Independent · Verified · Secure
How We Verify

Methodology

The Wire's corroboration score is the central editorial instrument of the platform. Everything we publish carries a score; everything we decline to publish failed to reach one.

Every tip is parsed into a structured record consisting of asserted entities (organizations, individuals, monetary amounts, dates, locations), supporting evidence (documents, recordings, photographs), and a free-text narrative. New tips are matched against existing tip clusters using fuzzy entity resolution. A cluster is a set of two or more tips that assert sufficiently overlapping facts about the same underlying event.

The Six Components

Component 1 · Weight 0.25
Independent Source Count

The number of distinct submitters in the cluster. Submitters are de-duplicated using submission tokens, behavioral fingerprints, and content-similarity heuristics. A single submitter who tips twice does not count as two sources.

Component 2 · Weight 0.20
Source Diversity

The structural variety of sources. A cluster containing one ministry insider, one external contractor, and one civil-society observer scores higher than three insiders from the same office. Diversity is computed across role, institutional position, and stated relationship to the facts.

Component 3 · Weight 0.15
Temporal Spread

The time between the earliest and latest corroborating tip. Spread that is too short suggests coordinated flooding; reasonable spread suggests independent witnesses surfacing over time. The function is non-monotonic — both very short and very long spreads are penalized.

Component 4 · Weight 0.10
Geographic Spread

The number of distinct submission origin regions inferred from non-identifying signals. Geographic spread is a corroboration signal because most coordinated influence operations originate from a narrow geographic footprint.

Component 5 · Weight 0.20
Documentary Evidence

The presence, type, and verifiability of attached documents. Documents are scored on internal consistency, provenance signals (metadata, watermarks), and external corroboration. Photographs and audio are scored separately for tampering signals.

Component 6 · Weight 0.10
Entity-Match Confidence

The confidence with which the cluster's asserted entities match across submissions. Two tips that both name the same ministry but disagree on the official, amount, and year will score lower than two tips that align tightly on all three.

Score Tiers
<50%
Provisional
Not published
50–69%
Corroborated
Eligible for publication
70%+
Highly Corroborated
Strong publication candidate

Adversarial Controls

Burst detection. A sudden surge of tips alleging similar facts within a narrow time window is penalized rather than rewarded. Real-world events that legitimately produce burst tips are reviewed manually before scoring.

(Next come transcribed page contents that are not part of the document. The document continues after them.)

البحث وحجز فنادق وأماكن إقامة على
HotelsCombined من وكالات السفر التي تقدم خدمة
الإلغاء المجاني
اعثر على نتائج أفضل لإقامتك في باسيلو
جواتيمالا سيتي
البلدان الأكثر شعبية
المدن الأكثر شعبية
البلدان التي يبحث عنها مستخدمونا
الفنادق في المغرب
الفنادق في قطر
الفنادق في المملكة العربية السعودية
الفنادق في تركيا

Near-duplicate detection. Submissions whose narrative text exceeds a similarity threshold to existing submissions are flagged. Identical or near-identical wording across "independent" sources is the most common signature of coordination.

Behavioral fingerprinting. Without logging IP addresses or persistent identifiers, we capture aggregate behavioral signals that do not identify individuals but can detect a single submitter posing as multiple sources.

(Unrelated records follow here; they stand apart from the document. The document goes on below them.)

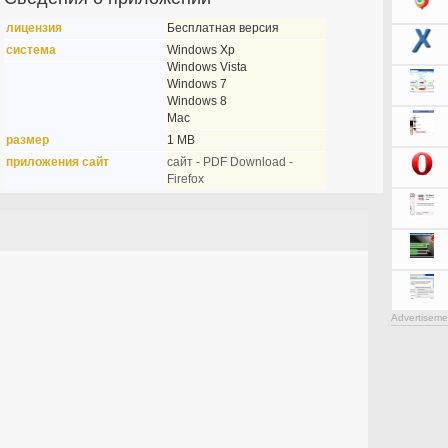
лицензия
Бесплатная версия
система
Windows Xp
Windows Vista
Windows 7
Windows 8
Mac
размер
1 MB
приложения сайт
сайт - PDF Download -
Firefox
Advertiseme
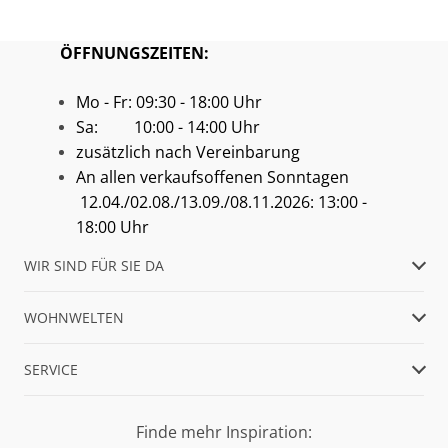
ÖFFNUNGSZEITEN:
Mo - Fr: 09:30 - 18:00 Uhr
Sa: 10:00 - 14:00 Uhr
zusätzlich nach Vereinbarung
An allen verkaufsoffenen Sonntagen
12.04./02.08./13.09./08.11.2026: 13:00 -
18:00 Uhr
WIR SIND FÜR SIE DA
WOHNWELTEN
SERVICE
Finde mehr Inspiration:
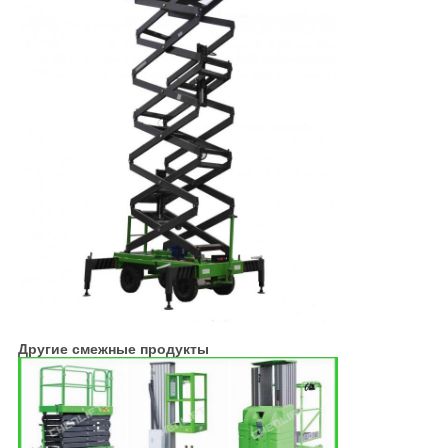
Другие смежные продукты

Document-tamper detection. Images and PDFs are scanned for compression artifacts, metadata inconsistencies, and known forgery signatures. Documents that fail these checks reduce the documentary-evidence component to zero.

State-actor screening. We monitor for fact patterns consistent with known intelligence-service messaging templates. Submissions that match these templates are held for extended editorial review regardless of surface plausibility.

What the Score Does Not Measure

The score is not a probability of truth. It is a measurement of corroborating evidence under our weighting scheme. A finding scored 74% means "this asserts a single coherent fact pattern, supported by multiple independent sources with documentary evidence, and is unlikely to be a coordinated fabrication." It does not mean "there is a 74% chance this is true."

The score also does not measure legal admissibility, the editorial gravity of a finding, or its public interest. Those judgments are made by editors after the score is computed.

The corroboration engine source is published at github.com/thewire. We invite security researchers, journalists, and adversarial red-teamers to audit, critique, and propose improvements.